▸ **Problem requirements**
Please give the lines below again exactly as they stand, from the one that contains "Suivez la Fnac" up to and including the one that contains "cs: Wie finde ich das", leaving all pictures out.

START Materials provided

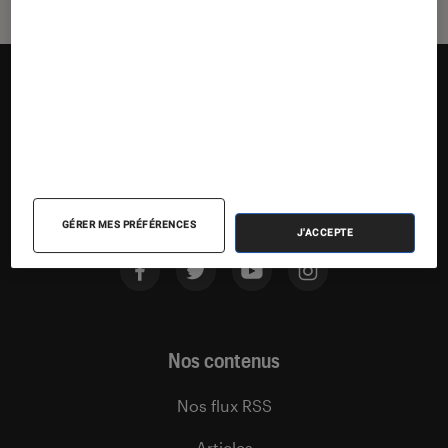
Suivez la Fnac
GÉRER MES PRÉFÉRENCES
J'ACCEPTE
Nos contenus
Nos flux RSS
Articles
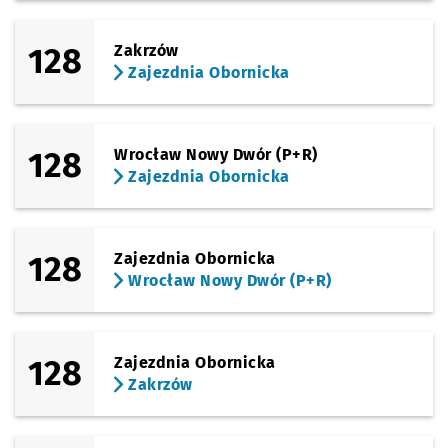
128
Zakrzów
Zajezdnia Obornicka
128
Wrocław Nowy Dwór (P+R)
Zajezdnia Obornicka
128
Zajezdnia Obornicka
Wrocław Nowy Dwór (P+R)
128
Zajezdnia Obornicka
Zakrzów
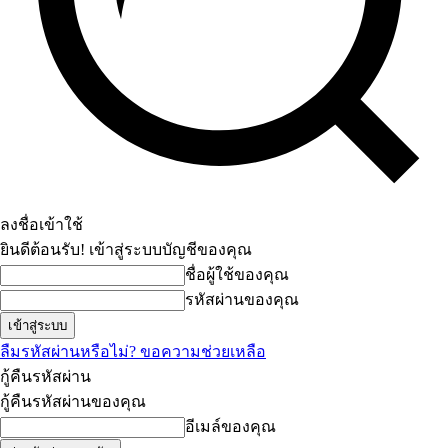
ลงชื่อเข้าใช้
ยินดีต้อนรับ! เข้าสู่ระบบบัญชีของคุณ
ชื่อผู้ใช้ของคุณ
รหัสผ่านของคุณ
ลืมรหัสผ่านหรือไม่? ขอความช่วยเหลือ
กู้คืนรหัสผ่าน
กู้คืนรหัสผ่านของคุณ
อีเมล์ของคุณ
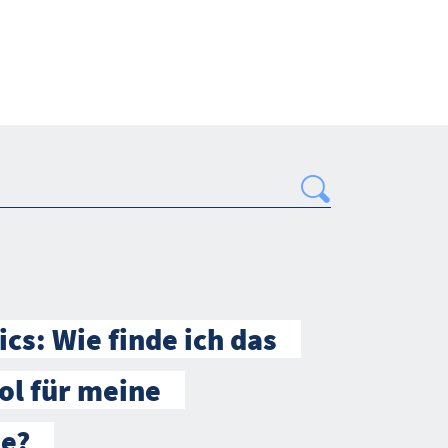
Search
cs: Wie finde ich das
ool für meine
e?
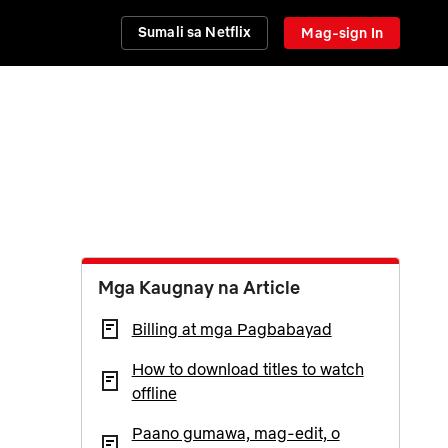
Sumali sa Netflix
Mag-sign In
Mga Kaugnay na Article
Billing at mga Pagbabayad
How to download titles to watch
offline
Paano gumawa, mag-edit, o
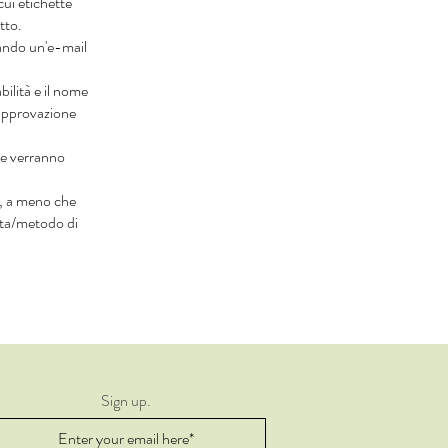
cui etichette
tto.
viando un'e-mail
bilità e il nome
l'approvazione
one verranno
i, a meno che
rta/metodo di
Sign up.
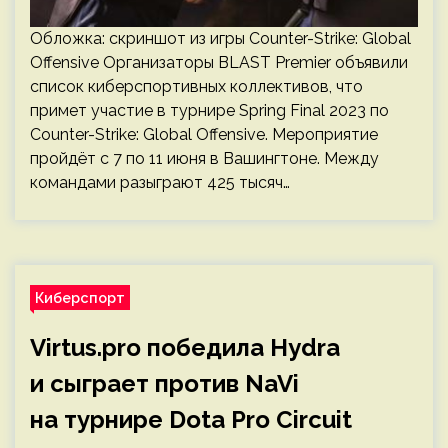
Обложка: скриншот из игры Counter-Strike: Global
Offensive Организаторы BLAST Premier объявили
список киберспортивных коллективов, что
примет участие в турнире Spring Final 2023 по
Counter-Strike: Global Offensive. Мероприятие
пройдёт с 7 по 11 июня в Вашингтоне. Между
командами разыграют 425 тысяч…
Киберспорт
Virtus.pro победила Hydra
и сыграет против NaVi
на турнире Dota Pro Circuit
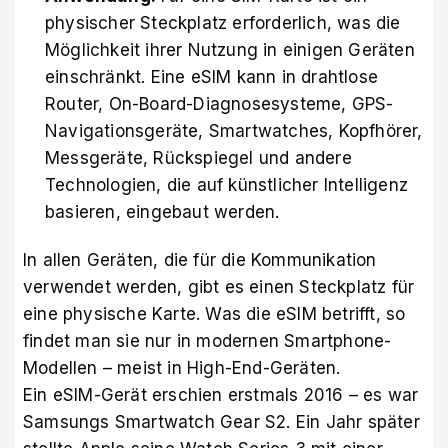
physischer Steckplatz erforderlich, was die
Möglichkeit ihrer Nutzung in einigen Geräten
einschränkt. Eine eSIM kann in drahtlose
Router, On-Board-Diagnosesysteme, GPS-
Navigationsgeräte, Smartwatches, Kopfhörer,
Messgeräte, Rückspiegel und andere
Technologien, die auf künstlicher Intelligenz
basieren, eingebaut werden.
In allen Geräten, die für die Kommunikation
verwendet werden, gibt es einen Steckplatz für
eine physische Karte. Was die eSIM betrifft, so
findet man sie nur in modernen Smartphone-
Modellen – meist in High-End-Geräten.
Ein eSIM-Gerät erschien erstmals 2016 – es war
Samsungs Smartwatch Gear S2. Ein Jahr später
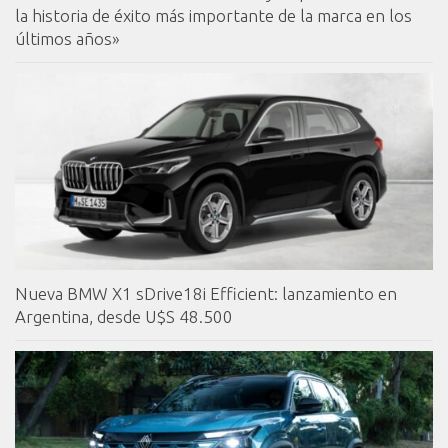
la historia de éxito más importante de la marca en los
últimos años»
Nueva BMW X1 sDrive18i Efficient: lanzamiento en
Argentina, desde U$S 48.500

END Materials provided
START Materials provided

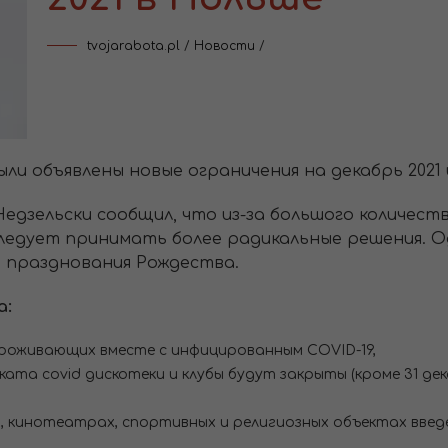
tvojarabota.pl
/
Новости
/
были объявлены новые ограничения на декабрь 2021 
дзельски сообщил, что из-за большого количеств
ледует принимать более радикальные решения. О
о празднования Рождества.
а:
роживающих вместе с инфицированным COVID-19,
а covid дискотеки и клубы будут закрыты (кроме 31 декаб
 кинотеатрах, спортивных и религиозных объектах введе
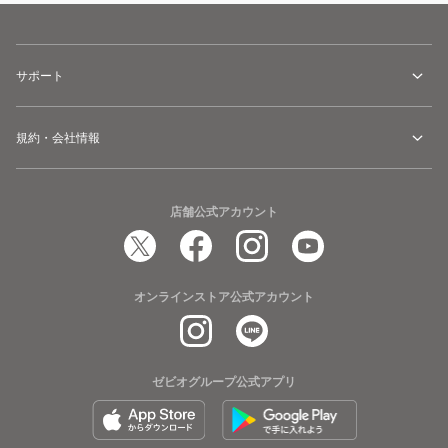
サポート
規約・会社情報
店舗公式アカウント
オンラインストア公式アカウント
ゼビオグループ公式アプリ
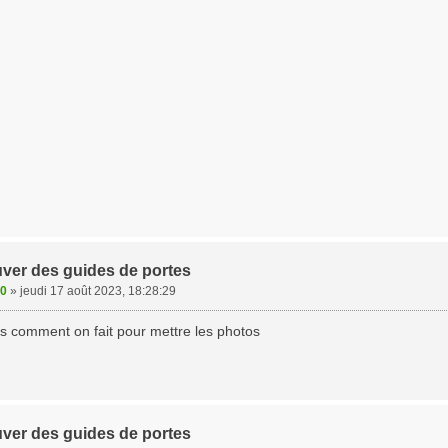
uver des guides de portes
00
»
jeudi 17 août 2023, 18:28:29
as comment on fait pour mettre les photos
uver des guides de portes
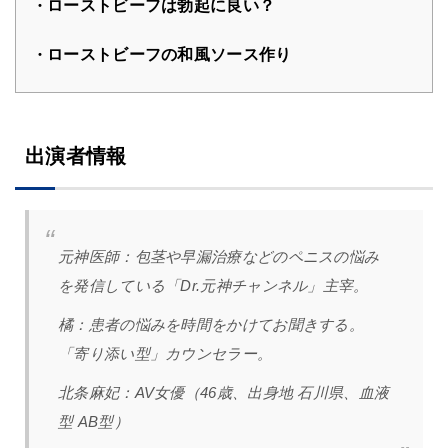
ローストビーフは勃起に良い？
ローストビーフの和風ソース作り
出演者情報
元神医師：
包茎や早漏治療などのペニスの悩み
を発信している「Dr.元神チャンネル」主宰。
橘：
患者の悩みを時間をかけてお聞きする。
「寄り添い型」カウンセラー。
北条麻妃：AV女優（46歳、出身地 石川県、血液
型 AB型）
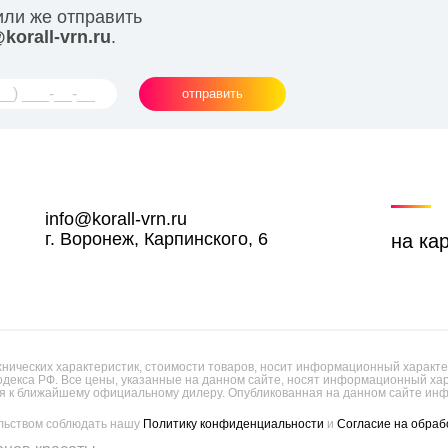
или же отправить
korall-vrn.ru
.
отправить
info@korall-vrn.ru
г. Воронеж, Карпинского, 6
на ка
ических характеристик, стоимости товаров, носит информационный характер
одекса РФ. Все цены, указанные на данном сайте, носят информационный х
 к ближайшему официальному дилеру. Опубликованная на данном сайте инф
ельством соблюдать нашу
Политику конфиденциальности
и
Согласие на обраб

END Materials provided

▸ **Exercise response**
Suivez la Fnac
GÉRER MES PRÉFÉRENCES
J'ACCEPTE
Nos contenus
Nos flux RSS
Articles
128
Zakrzów
Zajezdnia Obornicka
128
Wrocław Nowy Dwór (P+R)
Zajezdnia Obornicka
128
Zajezdnia Obornicka
Wrocław Nowy Dwór (P+R)
128
Zajezdnia Obornicka
Zakrzów
ลงชื่อเข้าใช้
ยินดีต้อนรับ! เข้าสู่ระบบบัญชีของคุณ
ชื่อผู้ใช้ของคุณ
รหัสผ่านของคุณ
ลืมรหัสผ่านหรือไม่? ขอความช่วยเหลือ
กู้คืนรหัสผ่าน
กู้คืนรหัสผ่านของคุณ
อีเมล์ของคุณ
Search
cs: Wie finde ich das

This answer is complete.